### Source data

########################################

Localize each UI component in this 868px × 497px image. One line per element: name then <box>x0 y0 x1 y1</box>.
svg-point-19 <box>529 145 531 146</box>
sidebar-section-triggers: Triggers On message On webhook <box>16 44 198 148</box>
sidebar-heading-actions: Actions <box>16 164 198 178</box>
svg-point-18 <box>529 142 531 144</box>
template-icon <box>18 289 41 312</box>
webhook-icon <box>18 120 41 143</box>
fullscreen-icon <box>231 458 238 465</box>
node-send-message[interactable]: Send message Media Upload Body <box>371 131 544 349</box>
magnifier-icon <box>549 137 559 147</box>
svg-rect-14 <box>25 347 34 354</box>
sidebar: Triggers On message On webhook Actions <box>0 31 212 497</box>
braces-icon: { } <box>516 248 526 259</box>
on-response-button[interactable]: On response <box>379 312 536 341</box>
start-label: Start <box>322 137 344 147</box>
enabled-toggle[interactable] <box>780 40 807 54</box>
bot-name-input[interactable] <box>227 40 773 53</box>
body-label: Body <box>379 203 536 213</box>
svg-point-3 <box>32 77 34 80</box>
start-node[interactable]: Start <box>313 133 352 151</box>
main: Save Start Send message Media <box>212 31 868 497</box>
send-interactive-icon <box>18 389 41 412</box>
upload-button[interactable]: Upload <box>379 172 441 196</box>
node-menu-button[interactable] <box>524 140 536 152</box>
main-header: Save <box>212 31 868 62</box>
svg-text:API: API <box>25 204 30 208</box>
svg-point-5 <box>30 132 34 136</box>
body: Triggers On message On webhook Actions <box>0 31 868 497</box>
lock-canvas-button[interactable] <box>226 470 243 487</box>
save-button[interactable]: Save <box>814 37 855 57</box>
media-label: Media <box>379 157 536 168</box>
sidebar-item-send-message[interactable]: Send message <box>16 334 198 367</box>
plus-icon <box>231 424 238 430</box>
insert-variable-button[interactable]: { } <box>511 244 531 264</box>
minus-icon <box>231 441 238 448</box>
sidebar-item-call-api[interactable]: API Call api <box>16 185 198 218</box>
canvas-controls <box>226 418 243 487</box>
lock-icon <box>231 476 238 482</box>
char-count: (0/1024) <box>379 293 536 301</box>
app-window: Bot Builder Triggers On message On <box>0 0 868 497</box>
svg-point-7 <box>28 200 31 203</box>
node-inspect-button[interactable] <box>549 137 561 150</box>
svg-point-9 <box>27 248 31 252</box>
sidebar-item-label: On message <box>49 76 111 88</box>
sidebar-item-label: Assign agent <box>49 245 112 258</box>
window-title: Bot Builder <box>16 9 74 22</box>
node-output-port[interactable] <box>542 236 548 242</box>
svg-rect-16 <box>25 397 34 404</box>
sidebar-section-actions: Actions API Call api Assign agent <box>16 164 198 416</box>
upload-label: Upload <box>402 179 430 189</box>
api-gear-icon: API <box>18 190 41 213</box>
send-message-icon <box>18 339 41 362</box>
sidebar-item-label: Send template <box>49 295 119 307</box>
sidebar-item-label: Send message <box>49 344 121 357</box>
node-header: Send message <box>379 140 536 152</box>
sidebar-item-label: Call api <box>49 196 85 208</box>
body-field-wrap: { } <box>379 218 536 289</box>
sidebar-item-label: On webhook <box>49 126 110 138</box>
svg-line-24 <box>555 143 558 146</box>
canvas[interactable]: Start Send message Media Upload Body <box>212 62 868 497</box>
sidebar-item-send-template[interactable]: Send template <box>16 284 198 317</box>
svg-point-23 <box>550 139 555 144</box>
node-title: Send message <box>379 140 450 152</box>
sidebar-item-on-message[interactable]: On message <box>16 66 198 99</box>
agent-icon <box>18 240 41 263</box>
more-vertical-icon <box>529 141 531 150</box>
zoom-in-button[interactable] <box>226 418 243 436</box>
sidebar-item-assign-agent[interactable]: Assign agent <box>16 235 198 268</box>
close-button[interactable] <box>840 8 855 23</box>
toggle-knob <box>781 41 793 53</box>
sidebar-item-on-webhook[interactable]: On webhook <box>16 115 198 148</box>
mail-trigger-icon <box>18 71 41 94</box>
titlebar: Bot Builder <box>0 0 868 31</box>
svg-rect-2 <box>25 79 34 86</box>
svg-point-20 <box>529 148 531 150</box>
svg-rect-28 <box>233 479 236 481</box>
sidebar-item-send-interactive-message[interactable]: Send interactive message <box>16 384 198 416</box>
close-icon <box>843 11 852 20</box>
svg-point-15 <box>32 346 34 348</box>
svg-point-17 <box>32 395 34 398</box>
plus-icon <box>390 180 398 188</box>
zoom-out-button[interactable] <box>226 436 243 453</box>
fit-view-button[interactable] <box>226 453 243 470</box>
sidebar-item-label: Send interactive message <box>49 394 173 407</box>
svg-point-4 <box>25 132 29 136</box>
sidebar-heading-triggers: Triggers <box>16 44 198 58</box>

########################################

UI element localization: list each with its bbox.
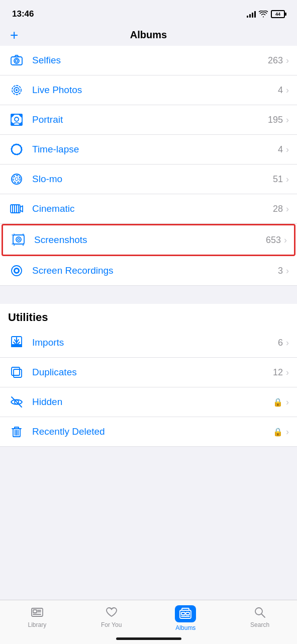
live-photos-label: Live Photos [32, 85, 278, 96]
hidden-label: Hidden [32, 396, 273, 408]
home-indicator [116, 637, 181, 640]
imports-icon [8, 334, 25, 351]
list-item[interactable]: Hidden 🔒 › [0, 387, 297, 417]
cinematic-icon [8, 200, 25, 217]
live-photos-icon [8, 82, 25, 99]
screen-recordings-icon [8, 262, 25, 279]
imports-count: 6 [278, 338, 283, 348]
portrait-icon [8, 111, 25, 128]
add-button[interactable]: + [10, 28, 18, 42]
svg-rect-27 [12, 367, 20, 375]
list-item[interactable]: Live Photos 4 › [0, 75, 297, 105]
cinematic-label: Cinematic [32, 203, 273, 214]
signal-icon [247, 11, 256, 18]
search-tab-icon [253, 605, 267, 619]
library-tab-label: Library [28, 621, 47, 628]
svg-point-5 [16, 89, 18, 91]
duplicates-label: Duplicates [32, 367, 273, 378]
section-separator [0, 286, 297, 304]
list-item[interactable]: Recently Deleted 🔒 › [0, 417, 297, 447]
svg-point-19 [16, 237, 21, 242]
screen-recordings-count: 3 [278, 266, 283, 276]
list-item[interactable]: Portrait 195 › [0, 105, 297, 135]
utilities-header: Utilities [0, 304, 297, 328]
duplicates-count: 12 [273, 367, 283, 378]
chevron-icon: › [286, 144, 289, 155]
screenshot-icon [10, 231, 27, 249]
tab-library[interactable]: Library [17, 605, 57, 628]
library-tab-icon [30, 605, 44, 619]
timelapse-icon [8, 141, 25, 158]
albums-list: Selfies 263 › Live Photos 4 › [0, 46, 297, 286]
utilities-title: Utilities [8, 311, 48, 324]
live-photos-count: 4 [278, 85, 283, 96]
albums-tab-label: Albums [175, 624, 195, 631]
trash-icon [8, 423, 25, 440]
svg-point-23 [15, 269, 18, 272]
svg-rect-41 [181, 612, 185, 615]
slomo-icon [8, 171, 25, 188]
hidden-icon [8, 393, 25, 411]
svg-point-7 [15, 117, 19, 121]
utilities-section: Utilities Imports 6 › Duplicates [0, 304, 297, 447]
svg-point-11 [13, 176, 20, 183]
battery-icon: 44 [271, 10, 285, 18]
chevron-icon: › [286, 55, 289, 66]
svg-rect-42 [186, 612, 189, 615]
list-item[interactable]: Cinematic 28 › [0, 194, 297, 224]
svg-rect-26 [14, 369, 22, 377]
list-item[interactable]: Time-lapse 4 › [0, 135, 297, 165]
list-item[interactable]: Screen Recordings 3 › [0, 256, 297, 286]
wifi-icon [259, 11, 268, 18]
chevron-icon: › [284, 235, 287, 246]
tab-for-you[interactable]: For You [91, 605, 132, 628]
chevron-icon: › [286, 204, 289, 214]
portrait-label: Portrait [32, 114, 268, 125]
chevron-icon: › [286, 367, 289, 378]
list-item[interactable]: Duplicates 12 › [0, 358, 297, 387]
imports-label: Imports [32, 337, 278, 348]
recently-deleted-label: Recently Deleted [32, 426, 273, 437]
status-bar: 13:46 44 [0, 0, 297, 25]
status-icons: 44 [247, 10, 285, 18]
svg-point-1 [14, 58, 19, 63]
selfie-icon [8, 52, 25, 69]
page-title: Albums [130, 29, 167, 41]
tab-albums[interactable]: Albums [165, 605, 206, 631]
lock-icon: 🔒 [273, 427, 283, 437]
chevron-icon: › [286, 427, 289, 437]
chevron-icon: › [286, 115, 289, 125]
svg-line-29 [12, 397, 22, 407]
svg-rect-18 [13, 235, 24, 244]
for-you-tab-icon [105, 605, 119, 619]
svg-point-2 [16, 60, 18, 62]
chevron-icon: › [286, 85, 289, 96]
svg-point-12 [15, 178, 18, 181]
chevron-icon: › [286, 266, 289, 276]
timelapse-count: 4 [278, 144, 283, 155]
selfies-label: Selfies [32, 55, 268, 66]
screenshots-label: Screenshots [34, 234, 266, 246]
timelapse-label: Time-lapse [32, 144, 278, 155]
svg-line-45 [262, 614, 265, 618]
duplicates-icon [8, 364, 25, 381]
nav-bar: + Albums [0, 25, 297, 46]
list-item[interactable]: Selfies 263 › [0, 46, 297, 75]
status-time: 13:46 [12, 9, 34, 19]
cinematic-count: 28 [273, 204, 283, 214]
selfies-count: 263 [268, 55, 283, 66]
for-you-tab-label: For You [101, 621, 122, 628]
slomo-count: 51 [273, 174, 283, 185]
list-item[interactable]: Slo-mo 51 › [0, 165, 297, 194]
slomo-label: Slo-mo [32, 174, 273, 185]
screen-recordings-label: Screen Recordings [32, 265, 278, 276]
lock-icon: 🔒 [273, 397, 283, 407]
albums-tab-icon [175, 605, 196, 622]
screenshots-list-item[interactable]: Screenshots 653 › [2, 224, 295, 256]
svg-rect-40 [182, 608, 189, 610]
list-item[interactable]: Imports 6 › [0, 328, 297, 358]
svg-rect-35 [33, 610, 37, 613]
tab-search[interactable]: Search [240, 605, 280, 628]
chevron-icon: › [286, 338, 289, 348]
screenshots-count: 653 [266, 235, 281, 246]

########################################

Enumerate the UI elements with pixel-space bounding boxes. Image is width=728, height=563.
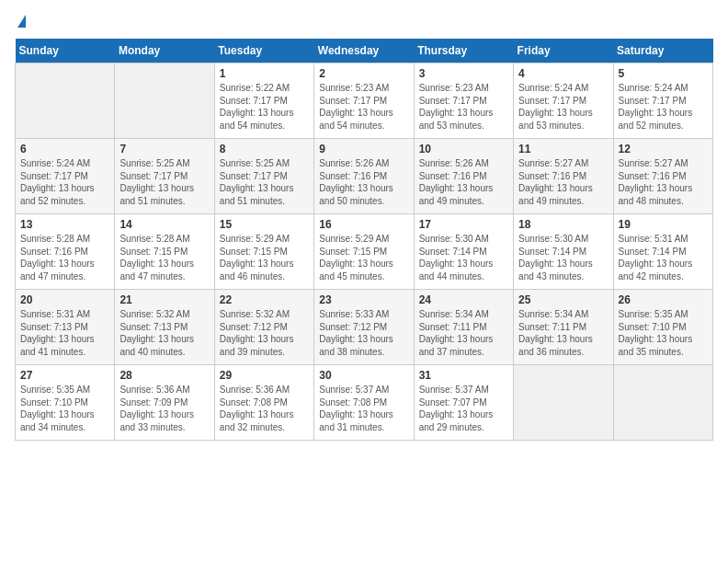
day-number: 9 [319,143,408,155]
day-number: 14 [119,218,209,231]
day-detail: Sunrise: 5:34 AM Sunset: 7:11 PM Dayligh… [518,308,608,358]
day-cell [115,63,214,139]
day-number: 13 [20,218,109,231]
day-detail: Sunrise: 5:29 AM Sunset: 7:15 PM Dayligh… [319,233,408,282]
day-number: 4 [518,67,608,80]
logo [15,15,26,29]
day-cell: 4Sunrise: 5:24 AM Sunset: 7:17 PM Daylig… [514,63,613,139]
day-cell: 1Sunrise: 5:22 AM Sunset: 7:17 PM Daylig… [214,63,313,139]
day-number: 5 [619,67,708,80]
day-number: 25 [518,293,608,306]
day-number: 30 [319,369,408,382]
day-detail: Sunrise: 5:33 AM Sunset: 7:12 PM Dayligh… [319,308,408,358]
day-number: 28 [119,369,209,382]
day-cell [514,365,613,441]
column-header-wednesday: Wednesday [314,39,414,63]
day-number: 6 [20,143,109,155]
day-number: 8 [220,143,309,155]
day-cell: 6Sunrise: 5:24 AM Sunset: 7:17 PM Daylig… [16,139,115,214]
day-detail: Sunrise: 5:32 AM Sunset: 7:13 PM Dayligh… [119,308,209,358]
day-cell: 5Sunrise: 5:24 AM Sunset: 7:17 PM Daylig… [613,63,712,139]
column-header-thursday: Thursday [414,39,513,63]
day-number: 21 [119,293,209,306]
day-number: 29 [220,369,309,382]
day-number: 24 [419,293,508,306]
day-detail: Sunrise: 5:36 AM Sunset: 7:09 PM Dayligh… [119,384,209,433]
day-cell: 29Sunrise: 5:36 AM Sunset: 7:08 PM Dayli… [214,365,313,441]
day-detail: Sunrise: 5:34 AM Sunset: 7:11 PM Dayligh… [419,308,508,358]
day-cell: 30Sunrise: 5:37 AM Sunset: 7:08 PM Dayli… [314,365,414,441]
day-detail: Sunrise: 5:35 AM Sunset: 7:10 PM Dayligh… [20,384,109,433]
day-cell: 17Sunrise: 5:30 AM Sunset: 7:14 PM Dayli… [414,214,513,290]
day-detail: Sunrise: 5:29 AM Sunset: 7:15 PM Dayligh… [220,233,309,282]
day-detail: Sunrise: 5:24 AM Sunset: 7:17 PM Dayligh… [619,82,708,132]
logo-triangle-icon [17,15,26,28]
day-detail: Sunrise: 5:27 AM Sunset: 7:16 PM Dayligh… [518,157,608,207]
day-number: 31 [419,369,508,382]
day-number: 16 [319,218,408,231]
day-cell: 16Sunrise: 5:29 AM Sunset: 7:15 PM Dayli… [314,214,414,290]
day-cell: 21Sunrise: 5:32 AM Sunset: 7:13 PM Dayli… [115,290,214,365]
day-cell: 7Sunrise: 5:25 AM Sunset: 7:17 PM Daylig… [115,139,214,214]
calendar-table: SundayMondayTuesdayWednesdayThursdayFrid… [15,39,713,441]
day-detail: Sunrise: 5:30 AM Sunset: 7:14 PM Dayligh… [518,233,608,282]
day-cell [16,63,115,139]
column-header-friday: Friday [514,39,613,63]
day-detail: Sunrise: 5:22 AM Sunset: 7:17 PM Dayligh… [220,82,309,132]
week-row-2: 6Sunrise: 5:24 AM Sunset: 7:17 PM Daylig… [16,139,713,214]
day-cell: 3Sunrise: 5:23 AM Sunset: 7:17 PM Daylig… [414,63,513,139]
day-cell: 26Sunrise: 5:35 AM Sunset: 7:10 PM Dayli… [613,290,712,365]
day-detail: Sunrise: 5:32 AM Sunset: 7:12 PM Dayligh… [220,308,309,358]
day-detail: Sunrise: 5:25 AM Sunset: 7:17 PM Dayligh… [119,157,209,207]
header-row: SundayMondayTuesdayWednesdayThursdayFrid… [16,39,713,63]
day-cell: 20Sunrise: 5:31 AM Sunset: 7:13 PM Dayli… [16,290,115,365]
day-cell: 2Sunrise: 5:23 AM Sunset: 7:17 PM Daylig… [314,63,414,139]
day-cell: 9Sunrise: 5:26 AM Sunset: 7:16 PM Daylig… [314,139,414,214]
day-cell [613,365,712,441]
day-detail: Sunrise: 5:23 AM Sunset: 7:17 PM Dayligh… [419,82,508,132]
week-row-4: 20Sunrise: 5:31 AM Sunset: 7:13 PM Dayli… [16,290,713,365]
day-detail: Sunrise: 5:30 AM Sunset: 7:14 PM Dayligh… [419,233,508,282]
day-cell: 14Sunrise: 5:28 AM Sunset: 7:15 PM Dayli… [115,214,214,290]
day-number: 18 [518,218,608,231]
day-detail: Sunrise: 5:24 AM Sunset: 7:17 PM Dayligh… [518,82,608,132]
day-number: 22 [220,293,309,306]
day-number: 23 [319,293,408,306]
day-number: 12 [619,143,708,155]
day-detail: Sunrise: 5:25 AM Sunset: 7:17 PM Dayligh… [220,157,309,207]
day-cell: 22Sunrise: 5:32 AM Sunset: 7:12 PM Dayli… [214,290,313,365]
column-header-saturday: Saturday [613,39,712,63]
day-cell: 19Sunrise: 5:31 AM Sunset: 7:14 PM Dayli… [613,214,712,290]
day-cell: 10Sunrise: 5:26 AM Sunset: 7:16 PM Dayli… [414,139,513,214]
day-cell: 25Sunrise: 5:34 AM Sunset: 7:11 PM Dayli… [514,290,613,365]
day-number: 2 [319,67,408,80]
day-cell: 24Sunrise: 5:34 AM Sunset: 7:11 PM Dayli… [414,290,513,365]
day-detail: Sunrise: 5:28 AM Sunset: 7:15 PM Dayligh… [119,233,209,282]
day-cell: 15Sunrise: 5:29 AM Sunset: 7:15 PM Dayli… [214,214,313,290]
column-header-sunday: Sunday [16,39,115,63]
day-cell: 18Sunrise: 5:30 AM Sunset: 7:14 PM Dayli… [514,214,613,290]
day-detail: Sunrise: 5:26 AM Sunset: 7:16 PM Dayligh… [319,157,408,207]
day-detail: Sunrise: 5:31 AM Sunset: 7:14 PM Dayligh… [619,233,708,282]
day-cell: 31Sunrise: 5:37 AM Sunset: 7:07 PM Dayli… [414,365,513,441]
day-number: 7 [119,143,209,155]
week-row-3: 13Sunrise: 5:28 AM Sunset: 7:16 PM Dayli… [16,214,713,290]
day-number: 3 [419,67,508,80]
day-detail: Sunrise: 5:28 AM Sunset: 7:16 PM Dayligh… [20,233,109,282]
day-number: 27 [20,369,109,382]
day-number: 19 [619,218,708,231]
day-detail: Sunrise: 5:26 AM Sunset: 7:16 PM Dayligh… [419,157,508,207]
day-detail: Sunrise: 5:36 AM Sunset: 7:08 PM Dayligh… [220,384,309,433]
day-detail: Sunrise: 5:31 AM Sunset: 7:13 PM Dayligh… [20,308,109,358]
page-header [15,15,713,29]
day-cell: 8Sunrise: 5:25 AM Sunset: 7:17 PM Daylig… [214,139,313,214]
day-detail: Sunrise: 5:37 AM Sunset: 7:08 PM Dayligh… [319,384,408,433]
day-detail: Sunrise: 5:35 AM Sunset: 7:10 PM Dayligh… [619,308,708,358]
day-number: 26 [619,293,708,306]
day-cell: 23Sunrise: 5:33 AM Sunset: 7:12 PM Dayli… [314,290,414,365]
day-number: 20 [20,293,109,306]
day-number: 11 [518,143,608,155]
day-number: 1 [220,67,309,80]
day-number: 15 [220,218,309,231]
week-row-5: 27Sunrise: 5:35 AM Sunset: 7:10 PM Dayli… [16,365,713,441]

########################################

### HOW TO COMPLETE THIS TASK
Lines from the entries that contain the string "button" are what must be copied.

### TASK RESPONSE
on-response-button[interactable]: On response <box>379 312 536 341</box>
upload-button[interactable]: Upload <box>379 172 441 196</box>
node-menu-button[interactable] <box>524 140 536 152</box>
lock-canvas-button[interactable] <box>226 470 243 487</box>
save-button[interactable]: Save <box>814 37 855 57</box>
insert-variable-button[interactable]: { } <box>511 244 531 264</box>
node-inspect-button[interactable] <box>549 137 561 150</box>
zoom-in-button[interactable] <box>226 418 243 436</box>
close-button[interactable] <box>840 8 855 23</box>
zoom-out-button[interactable] <box>226 436 243 453</box>
fit-view-button[interactable] <box>226 453 243 470</box>
add-button[interactable]: + [10, 28, 18, 42]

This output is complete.